[RECORDS FOR THE EXERCISE]
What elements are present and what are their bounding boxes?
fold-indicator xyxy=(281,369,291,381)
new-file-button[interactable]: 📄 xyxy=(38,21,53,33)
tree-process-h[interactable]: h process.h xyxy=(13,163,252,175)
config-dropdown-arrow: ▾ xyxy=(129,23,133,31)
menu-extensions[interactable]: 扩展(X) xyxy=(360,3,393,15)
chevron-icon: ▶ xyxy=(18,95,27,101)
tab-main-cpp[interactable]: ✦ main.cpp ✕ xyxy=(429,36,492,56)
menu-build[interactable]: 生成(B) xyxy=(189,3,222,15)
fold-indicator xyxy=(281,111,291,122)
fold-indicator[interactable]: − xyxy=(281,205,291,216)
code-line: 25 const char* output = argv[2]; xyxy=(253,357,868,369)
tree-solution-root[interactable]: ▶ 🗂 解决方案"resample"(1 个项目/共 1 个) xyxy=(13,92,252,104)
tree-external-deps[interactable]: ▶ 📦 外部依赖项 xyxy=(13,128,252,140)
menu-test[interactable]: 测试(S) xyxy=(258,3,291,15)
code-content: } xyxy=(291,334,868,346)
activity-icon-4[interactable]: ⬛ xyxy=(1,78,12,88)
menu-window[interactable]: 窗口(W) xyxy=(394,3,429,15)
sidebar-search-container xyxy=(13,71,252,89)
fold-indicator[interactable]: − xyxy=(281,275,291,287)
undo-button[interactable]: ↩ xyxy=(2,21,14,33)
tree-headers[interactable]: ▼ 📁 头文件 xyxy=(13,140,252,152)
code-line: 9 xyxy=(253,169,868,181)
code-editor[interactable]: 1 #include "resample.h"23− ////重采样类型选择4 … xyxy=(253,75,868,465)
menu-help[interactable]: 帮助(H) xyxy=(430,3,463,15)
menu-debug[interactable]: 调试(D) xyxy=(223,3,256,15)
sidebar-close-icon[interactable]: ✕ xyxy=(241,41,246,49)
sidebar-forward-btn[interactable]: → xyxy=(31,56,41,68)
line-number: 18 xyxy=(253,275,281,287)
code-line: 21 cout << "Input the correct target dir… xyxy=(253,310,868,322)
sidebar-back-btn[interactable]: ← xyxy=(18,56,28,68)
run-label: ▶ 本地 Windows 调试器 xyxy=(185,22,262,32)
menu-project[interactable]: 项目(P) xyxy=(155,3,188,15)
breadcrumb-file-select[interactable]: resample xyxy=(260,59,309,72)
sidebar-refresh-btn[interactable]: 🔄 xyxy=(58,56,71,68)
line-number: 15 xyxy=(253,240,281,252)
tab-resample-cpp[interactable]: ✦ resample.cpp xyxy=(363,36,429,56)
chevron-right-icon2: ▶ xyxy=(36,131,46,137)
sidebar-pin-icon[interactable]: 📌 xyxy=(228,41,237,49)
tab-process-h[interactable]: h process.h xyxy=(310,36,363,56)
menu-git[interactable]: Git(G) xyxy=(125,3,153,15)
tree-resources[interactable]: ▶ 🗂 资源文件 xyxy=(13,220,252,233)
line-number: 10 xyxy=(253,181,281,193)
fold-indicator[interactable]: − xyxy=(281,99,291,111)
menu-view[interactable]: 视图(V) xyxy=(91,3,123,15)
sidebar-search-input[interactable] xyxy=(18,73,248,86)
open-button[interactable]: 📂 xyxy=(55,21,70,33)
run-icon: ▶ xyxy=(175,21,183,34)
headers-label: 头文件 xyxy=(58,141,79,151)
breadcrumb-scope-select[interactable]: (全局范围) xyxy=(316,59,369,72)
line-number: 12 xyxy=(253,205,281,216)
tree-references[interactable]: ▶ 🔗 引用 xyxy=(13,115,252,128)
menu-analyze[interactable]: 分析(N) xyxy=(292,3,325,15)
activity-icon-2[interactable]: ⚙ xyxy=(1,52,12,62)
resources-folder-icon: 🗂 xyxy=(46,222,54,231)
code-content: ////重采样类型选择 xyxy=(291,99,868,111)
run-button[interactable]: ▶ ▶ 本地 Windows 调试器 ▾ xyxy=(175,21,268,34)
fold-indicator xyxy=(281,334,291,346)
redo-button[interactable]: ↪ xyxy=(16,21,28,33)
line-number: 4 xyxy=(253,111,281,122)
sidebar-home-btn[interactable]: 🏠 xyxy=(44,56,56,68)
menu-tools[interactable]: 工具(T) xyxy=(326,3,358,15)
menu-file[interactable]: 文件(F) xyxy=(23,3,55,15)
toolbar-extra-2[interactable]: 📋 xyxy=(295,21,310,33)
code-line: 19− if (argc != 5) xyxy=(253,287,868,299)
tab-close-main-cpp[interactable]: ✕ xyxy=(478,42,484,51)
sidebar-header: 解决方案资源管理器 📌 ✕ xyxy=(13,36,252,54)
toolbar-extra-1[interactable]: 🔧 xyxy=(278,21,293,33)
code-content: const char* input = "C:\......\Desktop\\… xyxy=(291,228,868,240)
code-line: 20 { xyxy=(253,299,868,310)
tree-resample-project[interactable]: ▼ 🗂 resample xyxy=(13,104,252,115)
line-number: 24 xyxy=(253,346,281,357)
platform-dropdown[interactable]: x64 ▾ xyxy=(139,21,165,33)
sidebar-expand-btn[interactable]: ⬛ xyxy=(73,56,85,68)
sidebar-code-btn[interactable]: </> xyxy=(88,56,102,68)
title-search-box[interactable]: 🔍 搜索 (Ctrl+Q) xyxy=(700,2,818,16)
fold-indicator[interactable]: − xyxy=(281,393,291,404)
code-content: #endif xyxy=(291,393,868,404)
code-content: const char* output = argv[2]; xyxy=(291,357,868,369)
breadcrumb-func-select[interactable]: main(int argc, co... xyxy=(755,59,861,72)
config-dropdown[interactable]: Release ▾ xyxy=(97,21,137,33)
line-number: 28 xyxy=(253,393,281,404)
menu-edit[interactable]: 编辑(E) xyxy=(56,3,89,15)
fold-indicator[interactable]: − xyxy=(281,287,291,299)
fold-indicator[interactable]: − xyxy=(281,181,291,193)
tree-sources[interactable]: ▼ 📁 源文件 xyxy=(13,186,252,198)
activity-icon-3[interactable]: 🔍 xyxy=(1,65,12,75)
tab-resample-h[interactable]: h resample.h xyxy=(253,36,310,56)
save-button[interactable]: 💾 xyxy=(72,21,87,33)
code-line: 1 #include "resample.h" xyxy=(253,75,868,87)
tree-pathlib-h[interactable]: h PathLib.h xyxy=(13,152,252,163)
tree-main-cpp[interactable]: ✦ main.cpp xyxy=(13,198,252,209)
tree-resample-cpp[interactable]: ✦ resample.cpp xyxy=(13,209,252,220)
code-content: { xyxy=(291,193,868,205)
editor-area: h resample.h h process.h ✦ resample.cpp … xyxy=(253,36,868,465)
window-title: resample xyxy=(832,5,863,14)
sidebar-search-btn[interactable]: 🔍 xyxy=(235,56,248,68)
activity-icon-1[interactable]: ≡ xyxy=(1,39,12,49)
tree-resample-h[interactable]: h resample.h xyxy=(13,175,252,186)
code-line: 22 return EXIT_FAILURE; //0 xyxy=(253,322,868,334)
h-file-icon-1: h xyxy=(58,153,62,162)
---
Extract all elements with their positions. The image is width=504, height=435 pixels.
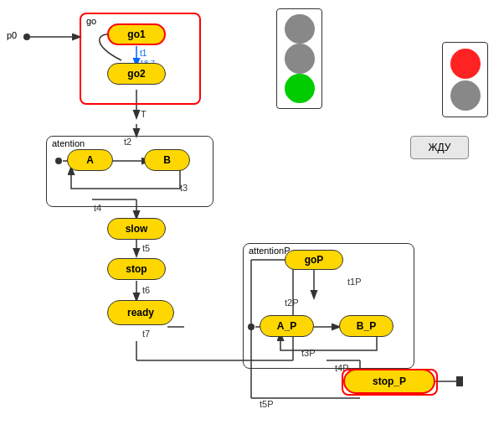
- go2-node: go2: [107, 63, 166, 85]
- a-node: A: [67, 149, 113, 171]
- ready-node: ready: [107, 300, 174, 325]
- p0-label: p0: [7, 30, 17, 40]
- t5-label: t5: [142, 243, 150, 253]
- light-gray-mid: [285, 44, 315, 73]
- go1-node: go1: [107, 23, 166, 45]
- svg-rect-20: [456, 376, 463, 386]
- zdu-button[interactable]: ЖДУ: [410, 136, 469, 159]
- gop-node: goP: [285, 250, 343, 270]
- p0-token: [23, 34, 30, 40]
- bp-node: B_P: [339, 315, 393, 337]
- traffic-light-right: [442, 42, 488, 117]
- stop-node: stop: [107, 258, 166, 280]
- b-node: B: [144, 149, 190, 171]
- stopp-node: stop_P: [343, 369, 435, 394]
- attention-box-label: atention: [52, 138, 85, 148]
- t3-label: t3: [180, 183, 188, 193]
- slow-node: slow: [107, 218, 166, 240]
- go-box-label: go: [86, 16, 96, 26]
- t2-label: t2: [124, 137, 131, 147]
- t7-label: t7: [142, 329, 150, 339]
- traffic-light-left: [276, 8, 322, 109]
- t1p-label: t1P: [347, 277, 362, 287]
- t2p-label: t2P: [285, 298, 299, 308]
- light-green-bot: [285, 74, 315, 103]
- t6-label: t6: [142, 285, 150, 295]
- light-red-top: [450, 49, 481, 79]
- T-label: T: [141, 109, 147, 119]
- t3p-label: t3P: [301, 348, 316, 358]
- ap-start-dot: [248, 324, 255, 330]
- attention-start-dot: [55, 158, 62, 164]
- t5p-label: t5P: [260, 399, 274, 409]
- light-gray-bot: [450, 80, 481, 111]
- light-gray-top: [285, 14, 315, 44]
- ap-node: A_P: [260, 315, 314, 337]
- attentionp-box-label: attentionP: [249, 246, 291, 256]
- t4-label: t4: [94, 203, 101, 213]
---
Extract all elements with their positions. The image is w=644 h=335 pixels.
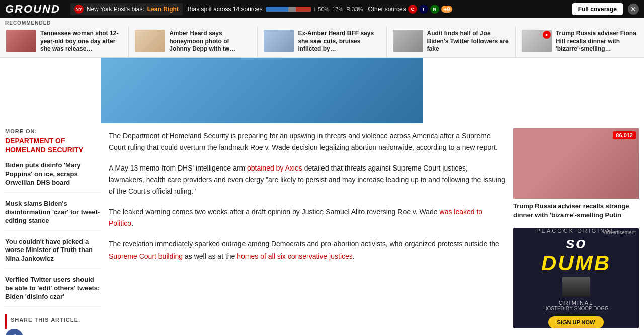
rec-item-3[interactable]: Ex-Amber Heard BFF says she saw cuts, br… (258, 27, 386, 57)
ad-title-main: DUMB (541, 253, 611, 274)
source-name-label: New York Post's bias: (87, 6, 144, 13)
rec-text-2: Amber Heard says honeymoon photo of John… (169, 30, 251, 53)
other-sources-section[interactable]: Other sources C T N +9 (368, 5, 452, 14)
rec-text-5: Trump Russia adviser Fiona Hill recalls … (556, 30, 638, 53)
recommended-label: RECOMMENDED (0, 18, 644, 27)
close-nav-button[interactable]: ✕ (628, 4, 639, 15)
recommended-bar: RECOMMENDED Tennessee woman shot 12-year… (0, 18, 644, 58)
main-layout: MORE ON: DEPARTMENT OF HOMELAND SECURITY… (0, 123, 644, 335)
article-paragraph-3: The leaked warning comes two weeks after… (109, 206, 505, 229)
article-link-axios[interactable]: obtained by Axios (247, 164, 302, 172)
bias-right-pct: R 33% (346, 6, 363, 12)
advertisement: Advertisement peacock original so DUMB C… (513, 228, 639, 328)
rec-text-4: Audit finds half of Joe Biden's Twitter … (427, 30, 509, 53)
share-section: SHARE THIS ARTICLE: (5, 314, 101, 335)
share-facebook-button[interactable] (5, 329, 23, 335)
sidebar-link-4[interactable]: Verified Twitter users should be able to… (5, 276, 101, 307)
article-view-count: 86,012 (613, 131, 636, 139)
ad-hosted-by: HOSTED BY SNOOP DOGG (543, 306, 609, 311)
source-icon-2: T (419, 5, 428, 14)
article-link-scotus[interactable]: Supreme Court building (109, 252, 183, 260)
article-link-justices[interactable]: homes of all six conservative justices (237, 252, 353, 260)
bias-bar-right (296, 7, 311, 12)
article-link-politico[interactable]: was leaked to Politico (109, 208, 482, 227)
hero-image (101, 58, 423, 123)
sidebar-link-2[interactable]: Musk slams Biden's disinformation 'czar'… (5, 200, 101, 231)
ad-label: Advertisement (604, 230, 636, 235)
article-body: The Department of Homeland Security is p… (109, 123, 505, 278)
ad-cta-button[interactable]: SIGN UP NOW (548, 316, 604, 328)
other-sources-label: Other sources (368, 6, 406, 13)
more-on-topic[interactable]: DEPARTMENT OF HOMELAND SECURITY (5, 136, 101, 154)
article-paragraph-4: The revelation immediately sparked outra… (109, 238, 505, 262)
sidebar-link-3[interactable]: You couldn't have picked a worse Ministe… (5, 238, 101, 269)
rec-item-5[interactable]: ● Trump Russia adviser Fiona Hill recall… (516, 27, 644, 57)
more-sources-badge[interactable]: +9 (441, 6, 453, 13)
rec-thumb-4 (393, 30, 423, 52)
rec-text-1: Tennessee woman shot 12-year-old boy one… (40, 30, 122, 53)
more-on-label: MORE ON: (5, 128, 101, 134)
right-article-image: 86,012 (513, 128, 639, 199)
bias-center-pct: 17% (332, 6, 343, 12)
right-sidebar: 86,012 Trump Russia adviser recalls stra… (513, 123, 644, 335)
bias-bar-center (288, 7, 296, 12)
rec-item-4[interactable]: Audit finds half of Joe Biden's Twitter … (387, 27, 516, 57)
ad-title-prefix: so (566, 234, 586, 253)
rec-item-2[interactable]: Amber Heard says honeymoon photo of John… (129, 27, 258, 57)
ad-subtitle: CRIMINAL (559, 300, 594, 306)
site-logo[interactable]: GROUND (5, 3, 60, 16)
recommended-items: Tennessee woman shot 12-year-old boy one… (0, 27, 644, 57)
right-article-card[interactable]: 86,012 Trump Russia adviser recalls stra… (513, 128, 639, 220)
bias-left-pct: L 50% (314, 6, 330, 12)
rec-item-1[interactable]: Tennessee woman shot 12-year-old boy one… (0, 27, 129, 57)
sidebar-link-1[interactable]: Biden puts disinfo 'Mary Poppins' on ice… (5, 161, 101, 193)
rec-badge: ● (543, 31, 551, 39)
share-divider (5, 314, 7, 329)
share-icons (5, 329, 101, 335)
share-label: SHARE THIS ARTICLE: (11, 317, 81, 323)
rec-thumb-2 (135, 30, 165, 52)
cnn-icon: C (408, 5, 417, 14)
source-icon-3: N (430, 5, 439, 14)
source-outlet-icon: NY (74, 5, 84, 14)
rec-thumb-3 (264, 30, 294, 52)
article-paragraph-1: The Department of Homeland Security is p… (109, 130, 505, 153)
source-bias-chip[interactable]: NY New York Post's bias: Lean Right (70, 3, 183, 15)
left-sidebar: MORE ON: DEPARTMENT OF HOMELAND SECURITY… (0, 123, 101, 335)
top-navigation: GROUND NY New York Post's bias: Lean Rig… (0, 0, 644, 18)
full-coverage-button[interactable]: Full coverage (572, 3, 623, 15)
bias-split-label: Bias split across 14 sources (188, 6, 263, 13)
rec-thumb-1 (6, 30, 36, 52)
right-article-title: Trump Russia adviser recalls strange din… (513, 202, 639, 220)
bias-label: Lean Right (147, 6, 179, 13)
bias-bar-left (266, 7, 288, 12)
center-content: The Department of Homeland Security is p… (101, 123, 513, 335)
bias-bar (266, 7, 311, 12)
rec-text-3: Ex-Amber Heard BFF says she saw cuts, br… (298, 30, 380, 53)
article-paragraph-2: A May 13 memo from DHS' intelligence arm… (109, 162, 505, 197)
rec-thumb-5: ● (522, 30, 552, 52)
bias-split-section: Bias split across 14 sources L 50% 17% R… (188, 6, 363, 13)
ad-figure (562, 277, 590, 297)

[AIM OF THE EXERCISE] Every line above in which the word "shot" is present must be copied into the answer.

[TASK ANSWER]
recommended-bar: RECOMMENDED Tennessee woman shot 12-year… (0, 18, 644, 58)
rec-text-1: Tennessee woman shot 12-year-old boy one… (40, 30, 122, 53)
recommended-items: Tennessee woman shot 12-year-old boy one… (0, 27, 644, 57)
rec-item-1[interactable]: Tennessee woman shot 12-year-old boy one… (0, 27, 129, 57)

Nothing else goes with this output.